A cell adhesion test was performed to assess the specimen–cell adhesion in the initial phase. Cells were seeded in the same manner as with the WST assay. After 48 h, the culture medium was removed and the specimens were washed with phosphate-buffered saline (PBS). They were left to react with added 0.02% TryLE™ Express (TE, Gibco Co., Grand Island, NY, USA) for 5 min. A WST assay was then performed on each specimen.

2.4.5. Cell Morphology Observation

In order to observe cell morphologies, cells were seeded in the same manner as for the WST assay, and observations were made after 2- and 5-day cell culture. After removing the medium and flushing off non-adherent cells and suspension three times with PBS, the adherent cells were fixed first in 2.5% glutaraldehyde for 2 h at 4 °C, followed by the second fixation in 1% osmium tetroxide for 1 h at 4 °C. The fixed cells were dehydrated under increasing alcohol concentrations (50%, 60%, 70%, 80%, 90%, 100%) and the adhesion status of the cells could be observed with an FE-SEM.

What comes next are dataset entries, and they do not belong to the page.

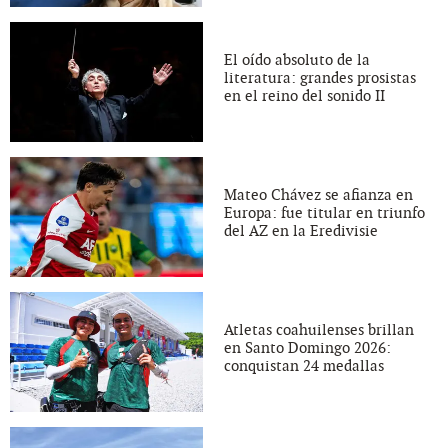
El oído absoluto de la
literatura: grandes prosistas
en el reino del sonido II
Mateo Chávez se afianza en
Europa: fue titular en triunfo
del AZ en la Eredivisie
Atletas coahuilenses brillan
en Santo Domingo 2026:
conquistan 24 medallas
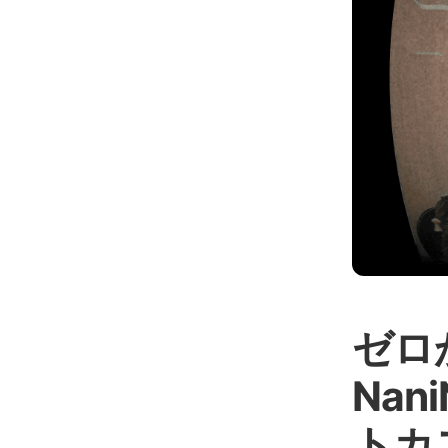
ゼロ
Nan
トカ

2.4.6. Statistical Analysis

All experiments were performed in triplicate and statistically analyzed with a one-way ANOVA (p < 0.05).

3. Result

The surface morphologies of PT, PTN, PTNA, and PTNAC were observed with FE-SEM as shown Figure 1. A smooth structure was observed on the surface of PT (Figure 1A). An array of homogenous TiO₂ nanotubes was formed on the surface by anodization and the thickness of coating layer was about 600 nm (Figure 1B). A nano-fibrous structure was formed on anodized Ti by alkali treatment in the 5 M NaOH solution, and an oxidized layer and an alkali layer was densely combined (Figure 1C). The surface coated MWCNTs after anodization with Ti and alkali treatment showed a more complex network, more rigid than the PTN group (Figure 1D).

Figure 2 shows the XRD patterns of PT, PTN, PTNA, and PTNAC. Ti peaks were observed in all groups. Rutile and anatase phases were observed on the PTN surface (Figure 2B). An anatase phase and Na₂TiO₃ phase were observed but rutile was not observed in PTNA and PTNAC (Figure 2C,D).

Figure 3 shows the value of the surface roughness, contact angle, and a 3D image of PT, PTN, PTNA, and PTNAC. The surface roughness values of PT, PTN, PTNA, and PTNAC are 41.53 ± 7.9, 55.47 ± 11.2, 64.60 ± 15.3, and 45.93 ± 3.6, respectively. The surface roughness was gradually increased by anodization and alkali treatment, but it was decreased by the MWCNT coating. Contact angle values of PT, PTN, PTNA, and PTNAC are 61.92 ± 3.65, 30.09 ± 2.09, 15.36 ± 2.88, and 49.65 ± 4.11; and the wetting energy values are 34.23 ± 4.06 mN/m, 62.96 ± 1.34 mN/m, 70.14 ± 1.00 mN/m, and 47.05 ± 4.03 mN/m, respectively. The smaller the contact angle of the surface, the higher the wetting energy value.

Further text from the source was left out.